Federal agencies have poured more than $17 billion into salmon recovery over the last 20 years, hoping to revive populations using fish ladders, diversion screens, and hatcheries. But conditions for Snake River sockeye and spring-summer chinook are still dire and, limited on ideas, some federal and regional political actors are starting to look more closely at the possibility of breaching four eastern Washington dams — Ice Harbor, Lower Monumental, Little Goose, and Lower Granite.



Recently, it was my pleasure to work with my colleagues in Olympia to begin the process of transitioning the services provided by the four aging dams to more practical and sustainable sources.

In the final 2023-2025 Washington State Budget, we have allocated over $7 million dollars for transitioning the energy, transportation, and irrigation services that are currently supported by the four aging dams – an important step towards retiring the dams and restoring the Snake River to its natural splendor.

This will not be an immediate process, no overnight fix is possible. It will take a lot of difficult, coordinated work across all levels of government, ensuring that as these dams are removed we are able to replace the services they provided and set ourselves up for the future.  



Transportation Commission Meeting in Friday Harbor

This week, I had the pleasure of attending the Washington State Transportation Meeting in Friday Harbor, San Juan!

It was so wonderful to hear from Roy Jennings, the Chair of the Washington State Transportation Commission, members of the San Juan County Council and the Mayor of Friday Harbor, and other members of the Transportation Commission.


Friday Harbor

It was a unique time to both hear updates on Washington’s transportation infrastructure broadly, as well as focus in on what is happening in the San Juans and what the future will hold.

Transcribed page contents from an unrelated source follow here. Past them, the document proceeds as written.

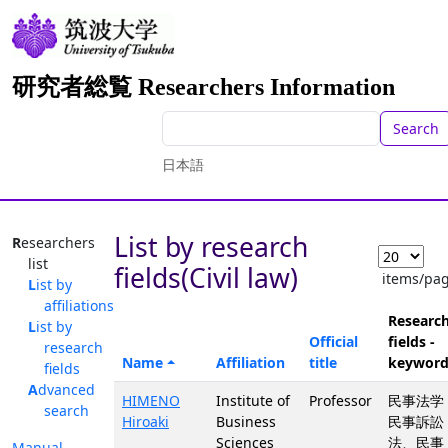
研究者総覧 Researchers Information
Search
日本語
List by research
Researchers
list
fields(Civil law)
items/pa
List by
affiliations
Researc
List by
Official
fields -
research
Name
Affiliation
title
keyword
fields
Advanced
HIMENO
Institute of
Professor
民事法学 
search
Hiroaki
Business
民事訴訟
Sciences
法、民事
Manual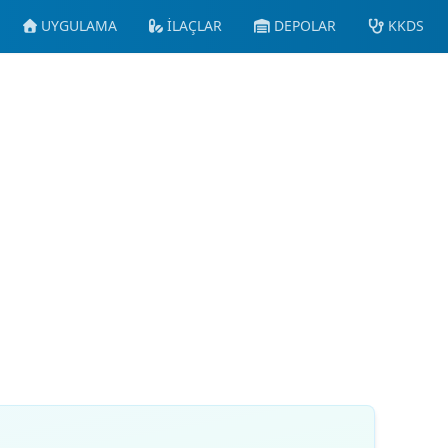
UYGULAMA
İLAÇLAR
DEPOLAR
KKDS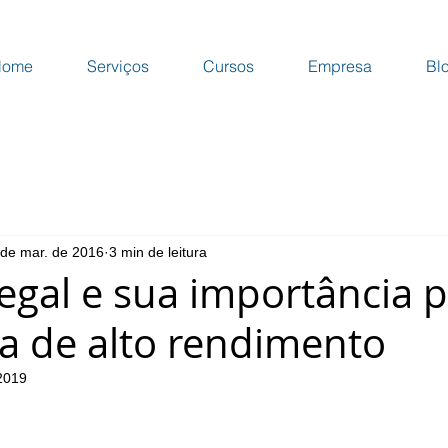
Home
Serviços
Cursos
Empresa
Bl
 de mar. de 2016
3 min de leitura
egal e sua importância 
a de alto rendimento
 2019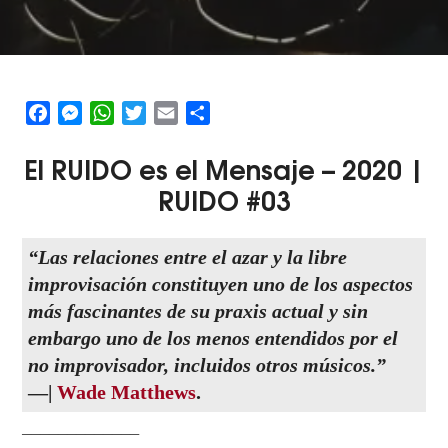
Facebook
Messenger
WhatsApp
Twitter
Email
Share
El
RUIDO
es el
M
ensaje – 2020 |
RUIDO #03
“Las relaciones entre el azar y la libre
improvisación constituyen uno de los aspectos
más fascinantes de su praxis actual y sin
embargo uno de los menos entendidos por el
no improvisador, incluidos otros músicos.”
—|
Wade Matthews
.
─────────────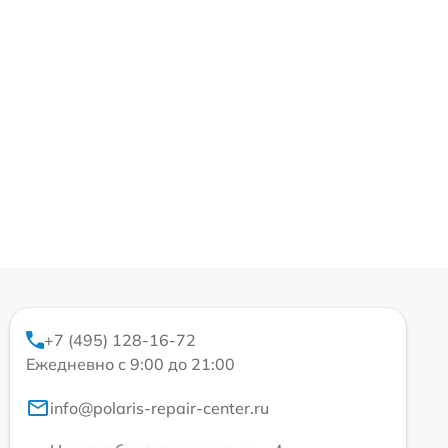
+7 (495) 128-16-72
Ежедневно с 9:00 до 21:00
info@polaris-repair-center.ru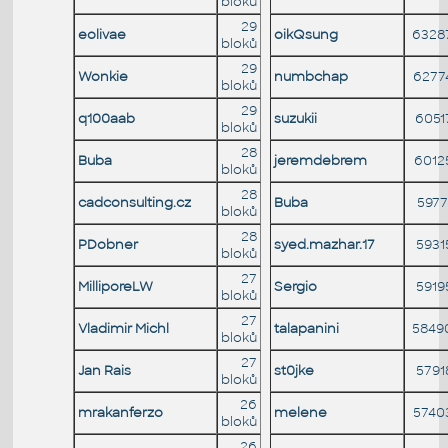
bloků
29
eolivae
oikQsung
6328
bloků
29
Wonkie
numbchap
6277
bloků
29
q100aab
suzukii
6051
bloků
28
Buba
jeremdebrem
6012
bloků
28
cadconsulting.cz
Buba
5977
bloků
28
PDobner
syed.mazhar.17
5931
bloků
27
MilliporeLW
Sergio
5919
bloků
27
Vladimir Michl
talapanini
5849
bloků
27
Jan Rais
st0jke
5791
bloků
26
mrakanferzo
melene
5740
bloků
26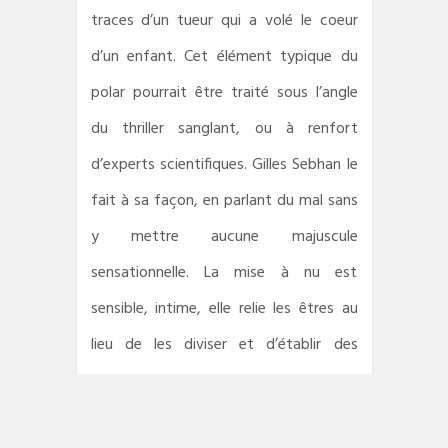
traces d’un tueur qui a volé le coeur
d’un enfant. Cet élément typique du
polar pourrait être traité sous l’angle
du thriller sanglant, ou à renfort
d’experts scientifiques. Gilles Sebhan le
fait à sa façon, en parlant du mal sans
y mettre aucune majuscule
sensationnelle. La mise à nu est
sensible, intime, elle relie les êtres au
lieu de les diviser et d’établir des
catégories. Le grand méchant existe,
mais jamais il ne se trouve au coeur du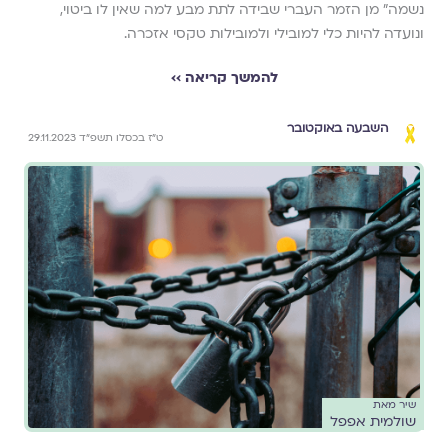
נשמה" מן הזמר העברי שבידה לתת מבע למה שאין לו ביטוי,
ונועדה להיות כלי למובילי ולמובילות טקסי אזכרה.
להמשך קריאה ››
השבעה באוקטובר
ט״ז בכסלו תשפ״ד 29.11.2023
שיר מאת
שולמית אפפל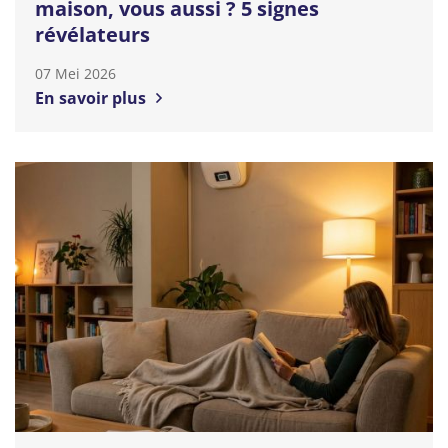
maison, vous aussi ? 5 signes
révélateurs
07 Mei 2026
En savoir plus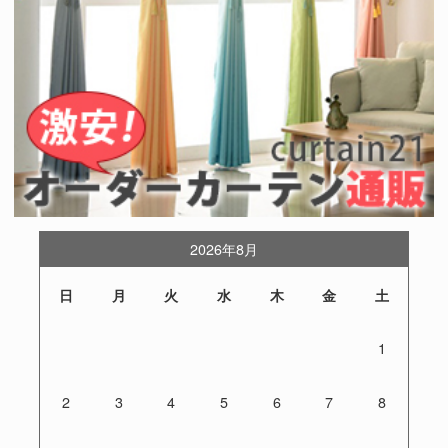
2026年8月
日
月
火
水
木
金
土
1
2
3
4
5
6
7
8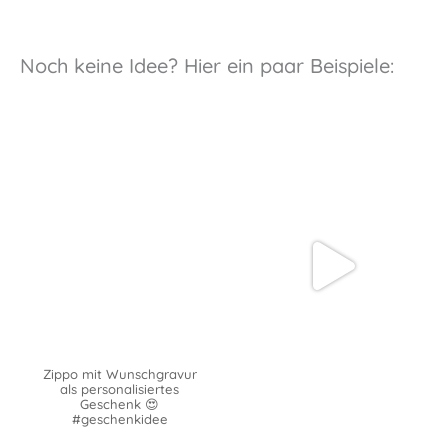
Noch keine Idee? Hier ein paar Beispiele:
Zippo mit Wunschgravur
als personalisiertes
Geschenk 😍
#geschenkidee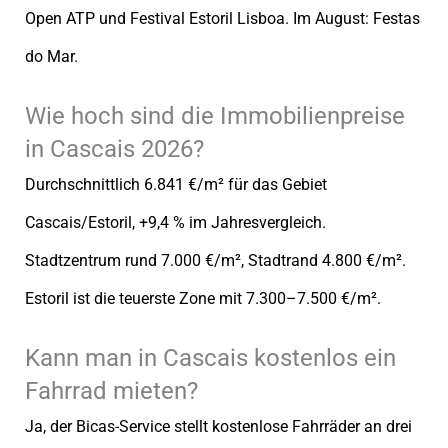
Open ATP und Festival Estoril Lisboa. Im August: Festas
do Mar.
Wie hoch sind die Immobilienpreise
in Cascais 2026?
Durchschnittlich 6.841 €/m² für das Gebiet
Cascais/Estoril, +9,4 % im Jahresvergleich.
Stadtzentrum rund 7.000 €/m², Stadtrand 4.800 €/m².
Estoril ist die teuerste Zone mit 7.300–7.500 €/m².
Kann man in Cascais kostenlos ein
Fahrrad mieten?
Ja, der Bicas-Service stellt kostenlose Fahrräder an drei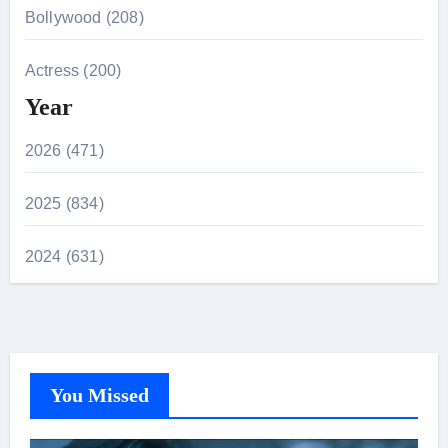
Bollywood (208)
Actress (200)
Year
2026 (471)
2025 (834)
2024 (631)
You Missed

I want to thank Mike Thomas, the San Juan County Manager, Colin Huntemer, the San Juan Public Works Director, Kendra Smith, the Director of Environmental Stewardship for San Juan County, and Denice Kulseth, Friday Harbor’s Town Administrator, for their moving discussion on the implications of climate change for the San Juan Islands.

Climate change and sea-level rise are already having profound impacts around the world, and we are not immune here in the 40th LD. I am glad we have such incredible individuals working on this issue, and I am confident we will find ways to build sustainable and resilient infrastructure that will serve our communities for generations to come.


According to their website, the Washington State Transportation Commission is a seven-member body of citizens appointed by the Governor for six-year terms. The Commission provides an open public forum for transportation policy development.

It reviews and assesses how the entire transportation system works across the state and issues the state’s 20-year Transportation Plan.